Кто-то прикрикнул на них: «Садитесь!», Валя послушно опустилась на скамью и обшарила заметавшимся взглядом проход между секторами. Что-то действительно случилось с глазами или непрошенные слезы мешают ей? Она плохо различала две большие цифры на далеких щитах – три и два – итог первой половины игры, цифры, на которые с растущим смятением поднимали глаза люди, сидевшие справа от нее. Почему все снова обратились как к невидали к счету первого тайма, к цифрам, висящим там уже добрых четверть часа? Правда, немцы стреляли по щитам, но Валя видела, что выстрелы не причинили вреда мальчишкам. В чем же дело? Отчего пришли в такое волнение железнодорожники Заречья? Валя похолодела, она готова была на весь стадион закричать: «Же-е-ня!», но не смогла набрать в легкие воздуха. Что-то случилось с мужем.

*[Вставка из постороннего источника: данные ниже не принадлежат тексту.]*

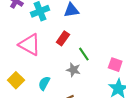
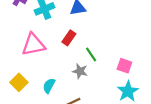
pink triangle: (30, 45) -> (33, 45), turned -40

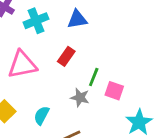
green line: (91, 55) -> (94, 77), turned 56
pink square: (124, 66) -> (114, 91), moved

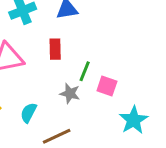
red rectangle: (66, 56) -> (55, 49), turned -36

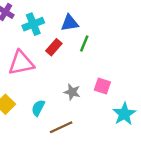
red rectangle: (55, 49) -> (54, 47), moved, turned 42
green line: (85, 71) -> (84, 44), moved

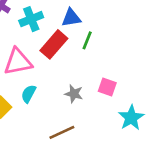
red rectangle: (54, 47) -> (54, 44), size x1.5
cyan semicircle: (38, 108) -> (29, 94), moved

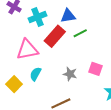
green line: (87, 40) -> (80, 33), turned 40

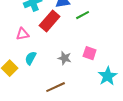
green line: (80, 33) -> (83, 15), moved
pink triangle: (27, 50) -> (23, 34), size x0.6

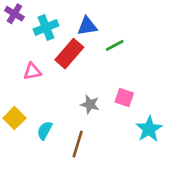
cyan semicircle: (31, 58) -> (45, 130), moved
brown line: (56, 87) -> (78, 144), turned -48

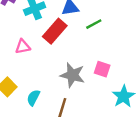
gray star: (90, 104) -> (73, 75), size x1.5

Началась игра, Валя все озиралась в поисках Рязанцева, когда к ней склонилась седая черноглазая женщина и сообщила о приказе коменданта. И в тот же миг послышался ликующий крик Сережи:
– Папа играет! Смотри, мама, он играет!
– Папа! – восторженно крикнул Юра.
– Дает! – радовался с ними и Сева. – Вот дает!
Обе новости настигли Валю одновременно: любая из них заставила бы ее содрогнуться и заплакать, слитые воедино, они оказались за пределами простых слез. Валя застонала и так впилась пальцами в плечо сына, что Сережа вскрикнул от боли и крик отдался в ушах Вали, но не достиг ее сознания.
Именно теперь, когда слезы принесли бы ей облегчение, их уже не было. Кругом теснились люди одной судьбы, сыновья с гордостью смотрели на отца, соседи, смекнувшие, что муж этой маленькой Женщины занял на поле место подбитого юноши, смотрели на нее с уважением, которое заставило ее выпрямиться и загнать внутрь подкативший к горлу ком.
До сих пор война щадила Рязанцевых, теперь настал их черед, и судьбе угодно сделать Валю и сыновей зрителями этой схватки. Солдаты умирают далеко от дома, женам не дано видеть, как они поднимаются из окопов, как бегут и падают, чтобы вновь подняться и упасть. А ей суждено иное…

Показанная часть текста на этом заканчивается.